### Problem to solve
What is needed is an exact copy of the entries below, with the pictures left out.

### Supplied records
• • • •
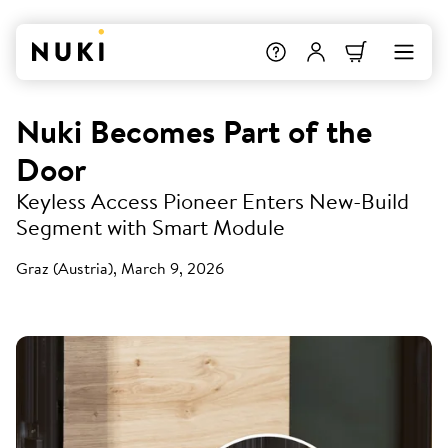
Nuki Becomes Part of the
Door
Keyless Access Pioneer Enters New-Build
Segment with Smart Module
Graz (Austria), March 9, 2026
• • • •
### Final answer
Nuki Becomes Part of the
Door
Keyless Access Pioneer Enters New-Build
Segment with Smart Module
Graz (Austria), March 9, 2026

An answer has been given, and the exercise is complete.